Sunday, March 6, 2011

A graph of Australia's recent population growth.

It's surprisingly hard to find a clear graph of Australia's recent population growth. (See below).

A little background. Australia's annual rate of population growth is bizarrely high. Australian Bureau of Statistics (ABS) figures for recent quarters have fluctuated between 1.8, 2.1% and 1.7% (the most recent). Depending on which table of world statistics you use, this is between 6 and 4 times the average rate for industrialized countries. Indeed many Third World countries have lower growth rates. For instance Australia's neighbor Indonesia is growing at about 1.2% a year, and making efforts to reduce this figure.

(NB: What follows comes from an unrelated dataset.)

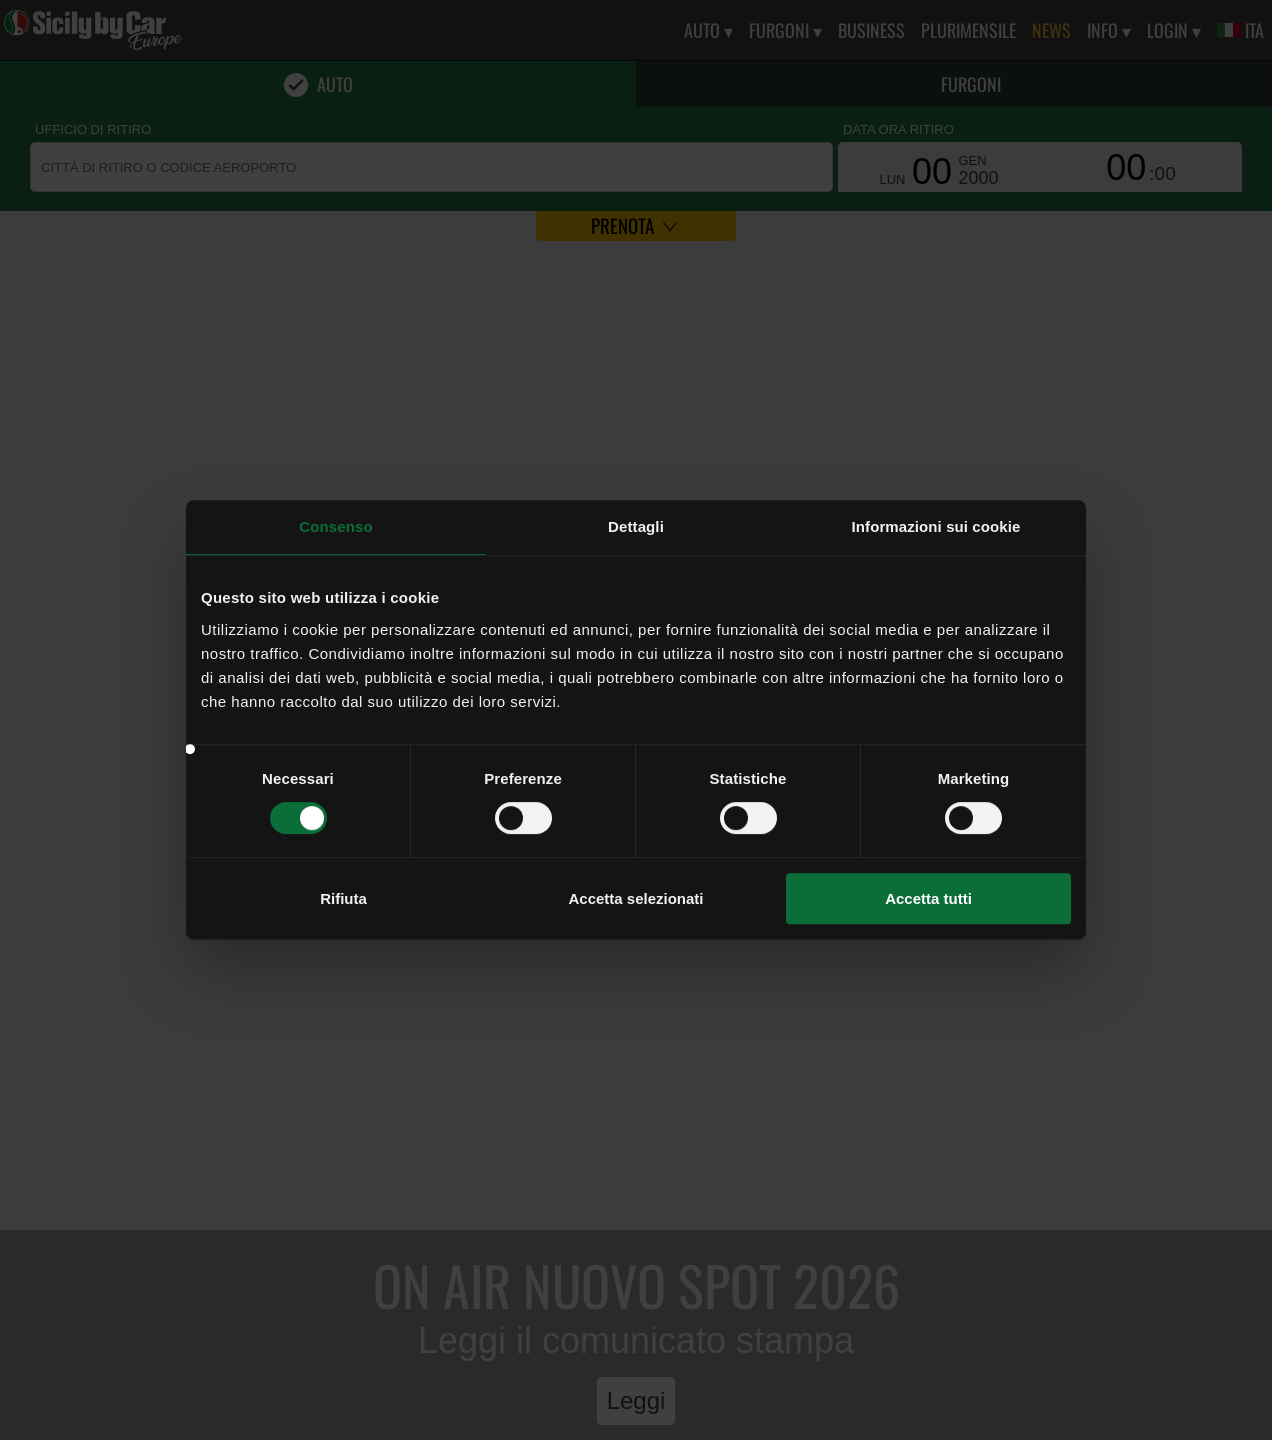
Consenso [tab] (335, 526)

 I went looking for a historical graph of Australia's population,  googled "graph of Australia's population", and was amazed to find nothing very clear or recent. Though the data is readily available from Wikipedia and ABS, no one seemed to have turned it into a graph, except for a rather miniature one labelled "ESTIMATED RESIDENT POPULATION" that ABS provides (for the years 1989 to 2009).



I am indebted to R. Cully for the larger graph below, and for permission to put it in the public domain. Also of course to ABS for the underlying information.  So now we have a good historical graph of how Australia's population has grown over the past 110 years.









From the same sources, here are two maps that disprove two other common myths: 

(1)  that Australia's population growth is due purely to net migration (the surplus of immigrants over emigrants) and owes little to natural increase (the surplus of births over deaths). 







And (2) that the government should pay a baby bonus, because "births in Australia are not keeping up with deaths" (Costello, Bracks, and various lobby groups).


1 comment:

  1. Thanks for this graph Mark. The graph showing births vs deaths would suggest that Australia has a high birth rate, although I have read that it is around 1.8 per woman.
    Surely our high immigration rate must be distorting the picture by constantly increasing the number of people of child bearing age.